Valve Condition Monitoring – Part 1

Although valves are non-rotating mechanical assets, they can still sustain damaging vibrations and incur other problems. Monitoring their condition is important – particularly on the large valves used in nuclear steam turbine service. In this 2-part article, we explain what these valves do, why they are monitored, and how they are monitored.


There are typically more than 1,000 valves in a nuclear power plant1. As mechanical assets, they can wear out and due to the highly critical roles that many of these valves play, the consequences of failure are very high. The inability to open, close, or modulate a valve can be catastrophic. Those used as part of the steam loop for the turbine are particularly critical, but so are many others throughout the process, whether in BWR or PWR plants.

Why monitor valves?

Statistics compiled over a 4-year period by the Electrical Power Research Institute (EPRI) and through the docket records of the Nuclear Regulatory Commission (NRC) in the late 1970s and early 1980s both quantified and increased the industry’s awareness of the impact of valve failures.  

Understandably, this resulted in a renewed focus on the reliability of valves – initially in nuclear plants, but also spreading to conventional fossil plants as well as more broadly to the process industries – particularly those where valves were used in handling hazardous substances.

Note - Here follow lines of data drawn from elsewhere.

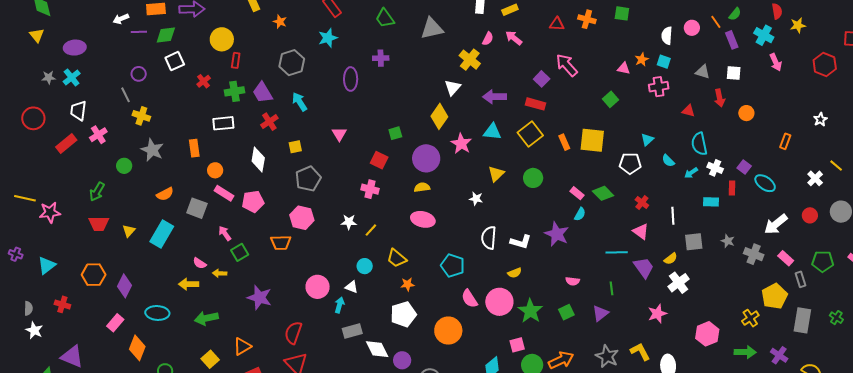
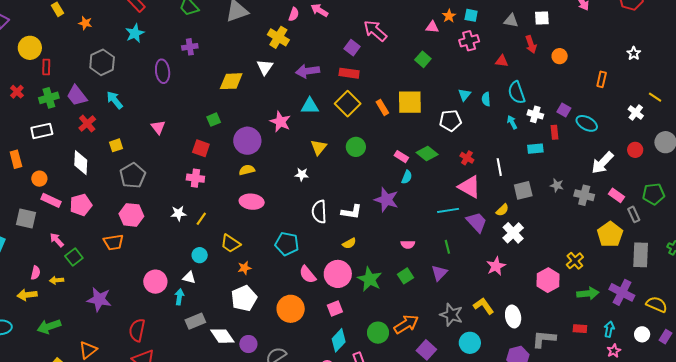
yellow diamond: (439, 116) -> (231, 81), moved, turned 60
cyan semicircle: (668, 161) -> (486, 99), moved, turned 48
cyan arrow: (691, 173) -> (512, 122), turned 104
pink triangle: (641, 232) -> (469, 187), size x1.4
pink semicircle: (200, 263) -> (36, 273), turned -104
yellow cross: (750, 318) -> (575, 261), moved
pink square: (517, 345) -> (335, 309), moved
purple cross: (779, 355) -> (622, 292), size x1.4

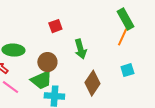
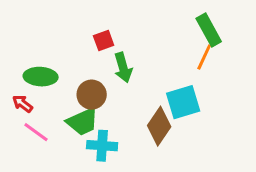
green arrow: (80, 49) -> (123, 68), moved
cyan square: (127, 70) -> (183, 102), moved, size x1.6

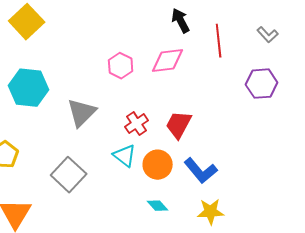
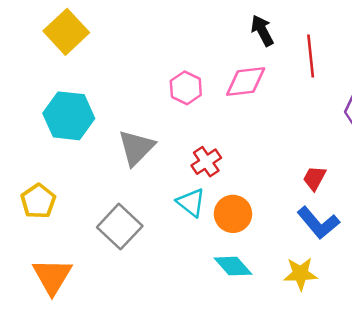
red trapezoid: (179, 125) -> (314, 178), moved, size x0.7
blue L-shape: (201, 171) -> (318, 223), moved
cyan diamond: (158, 206) -> (233, 266), size x1.4

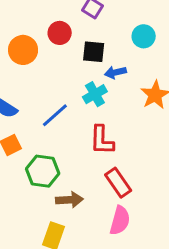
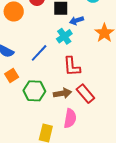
brown arrow: (70, 200) -> (62, 93), moved
pink semicircle: (120, 221) -> (70, 118), moved

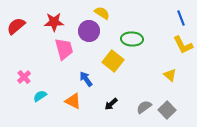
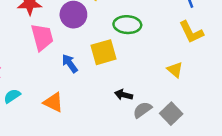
yellow square: (113, 61) -> (104, 52), turned 35
blue arrow: (86, 79) -> (70, 63), moved
black arrow: (111, 104) -> (124, 95), moved, turned 56

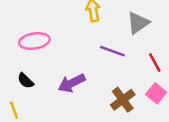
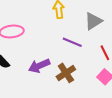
brown cross: (123, 100) -> (66, 73), moved

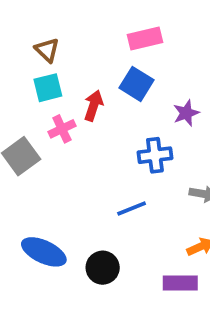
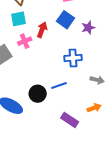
purple star: (186, 113) -> (88, 28), moved
black circle: (103, 268) -> (38, 94), moved
purple rectangle: (180, 283) -> (70, 120), moved, turned 30

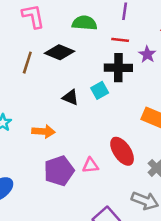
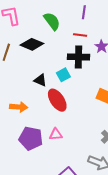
green semicircle: (84, 23) -> (52, 21), turned 48
red ellipse: (122, 151) -> (57, 100), moved
purple pentagon: (59, 171) -> (31, 138), turned 30

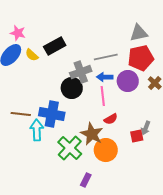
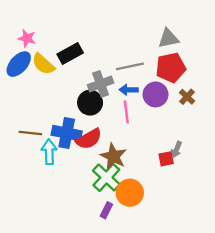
yellow semicircle: (32, 55) -> (43, 64), size x1.5
red semicircle: (111, 119) -> (89, 139), moved, size x1.6
green cross: (70, 148) -> (106, 177), moved
orange circle: (106, 150) -> (130, 193), moved

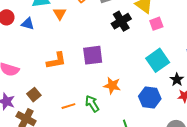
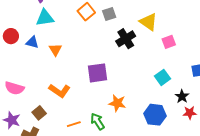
orange triangle: (60, 14) -> (55, 50), moved
pink square: (156, 24) -> (169, 42), moved
cyan square: (158, 60) -> (163, 77), size x0.7
orange L-shape: (56, 61) -> (60, 91), moved, turned 45

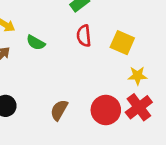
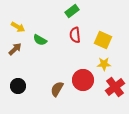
yellow star: (137, 76) -> (104, 64), moved
red circle: (106, 110) -> (83, 80), moved

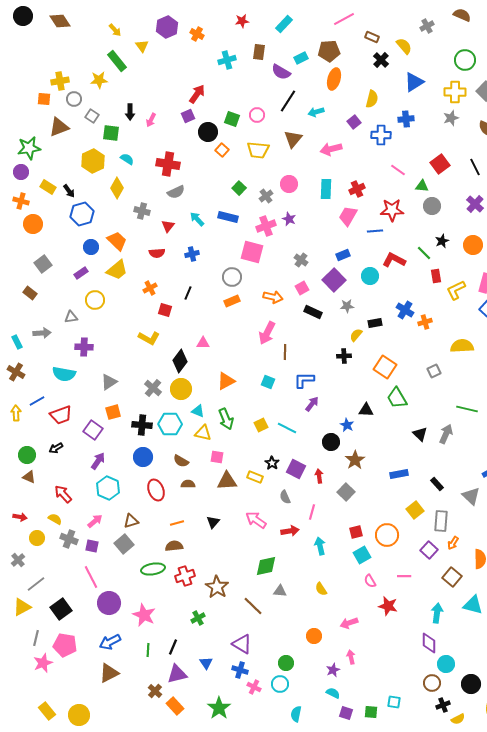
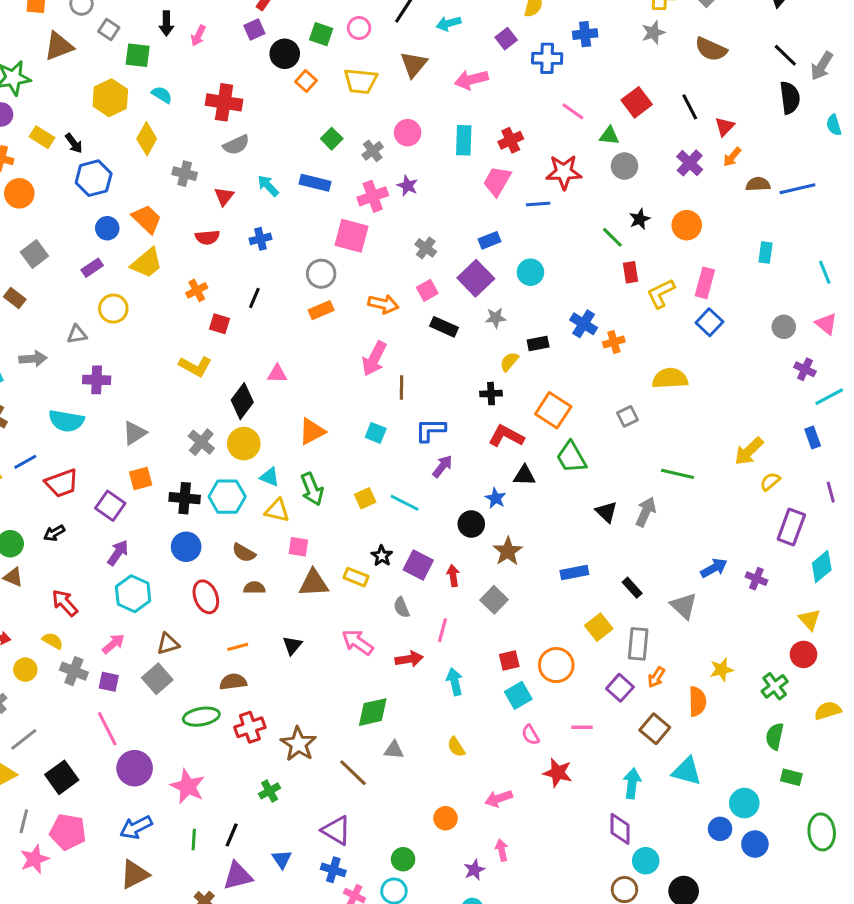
red L-shape: (394, 260) -> (506, 436), moved

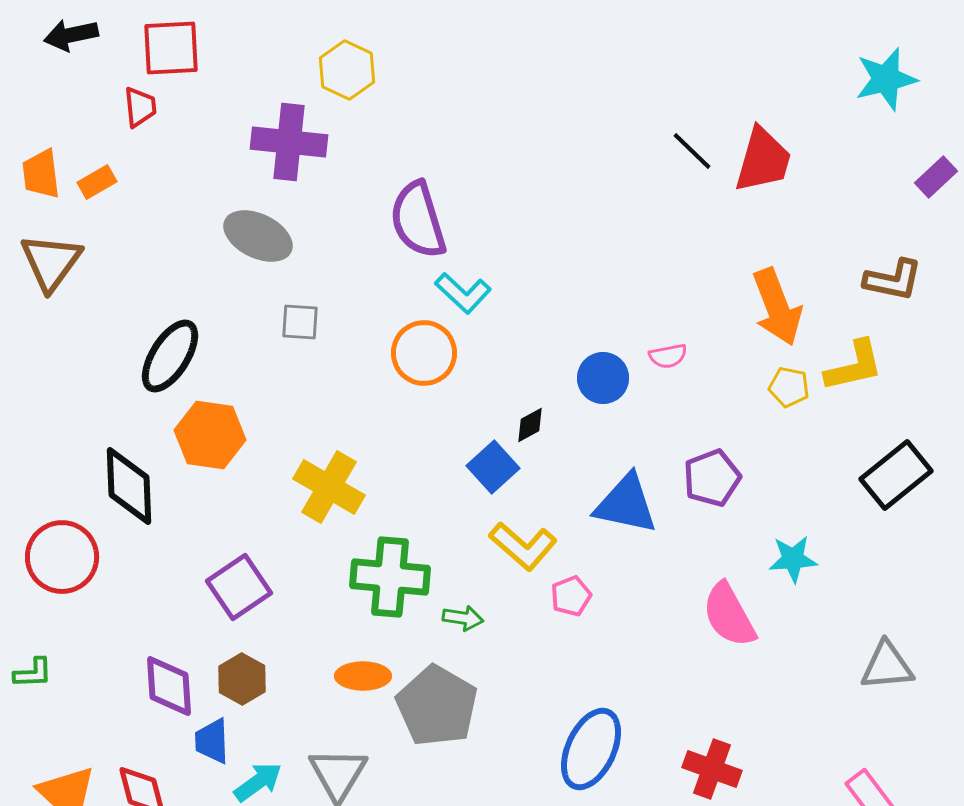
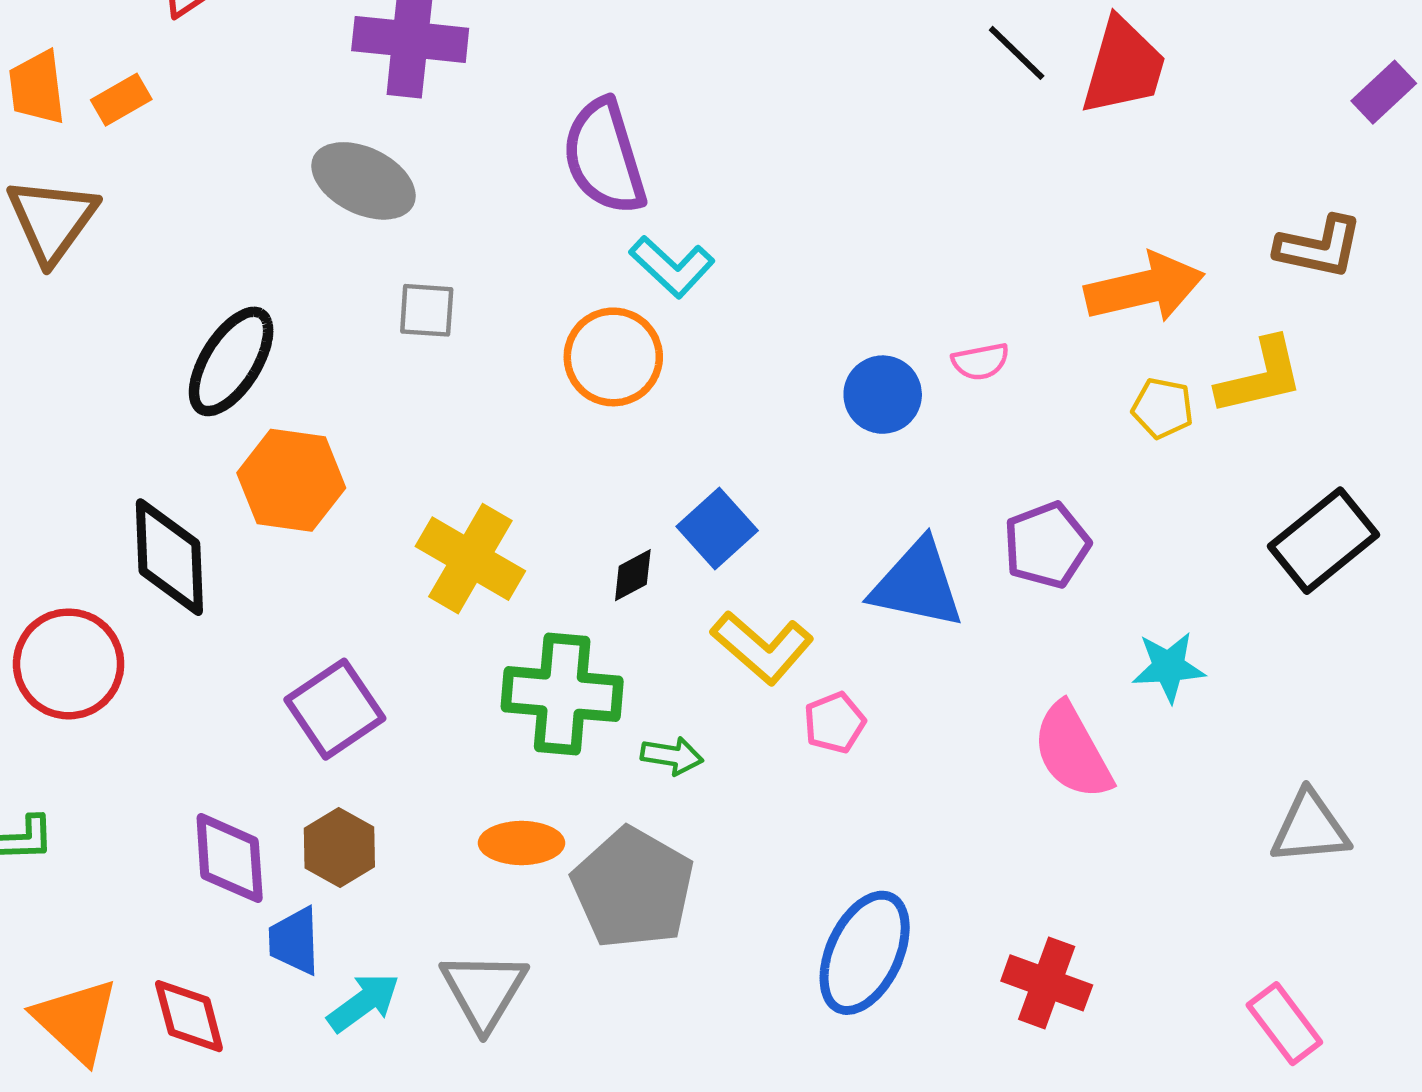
orange arrow: (777, 307) -> (1144, 288), turned -82
black diamond: (530, 425) -> (633, 575), moved

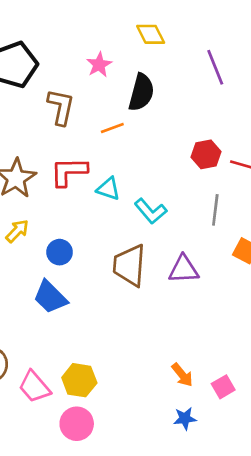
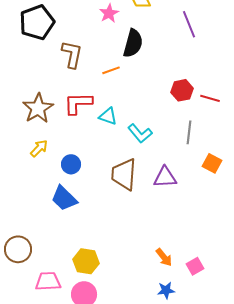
pink star: (99, 65) -> (109, 13), moved
pink trapezoid: (34, 387) -> (48, 281), moved, turned 128

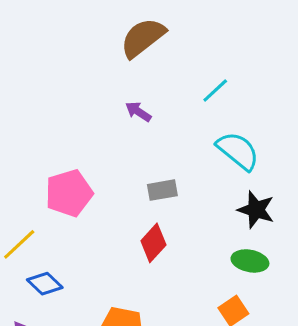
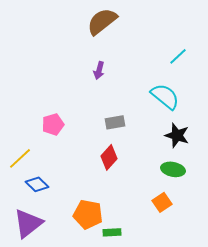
cyan line: (215, 91) -> (178, 56), moved
purple arrow: (138, 112) -> (99, 70), turned -108
pink pentagon: (69, 193) -> (53, 124), size x0.7

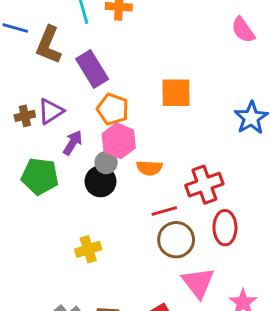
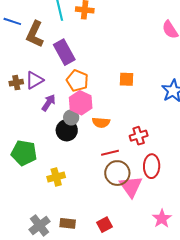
orange square: (176, 93) -> (126, 79), moved, size x0.7
green pentagon: (40, 176) -> (24, 153), moved
red cross: (204, 185) -> (139, 136), size x0.7
pink triangle: (198, 283) -> (131, 186), moved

For the first decade after these findings were released, a preventive maintenance focus was employed; i.e., a reliance on calendar-based inspections and replacement of parts at pre-determined intervals. However, because this approach is intrusive and entails disassembly, inspection, and reassembly of the valves – often in areas where personnel are exposed to radiation – it is less than ideal. Figure 1 shows an in situ valve repair but a manual inspection as part of a preventive maintenance strategy is also done in situ and can be equally invasive.

Figure 1. In situ repair being performed on a large steam turbine valve.  Photo courtesy of Reliable Turbine Services, LLC.

Figure 1. In situ repair being performed on a large steam turbine valve. Photo courtesy of Reliable Turbine Services, LLC.

Regardless of these difficulties, the more significant problem is that preventive maintenance was not found to be sufficiently effective. It is a well-known fact, based on pioneering work2 commissioned by the US Department of Defense and based on data from the airline industries in the 1970s, that nearly 90% of failure modes are not age-related and thus cannot be predicted based on running hours or calendars. It is also a well-known fact – based on even earlier research dating back to WWII – that preventive maintenance can actually introduce problems where none previously existed3.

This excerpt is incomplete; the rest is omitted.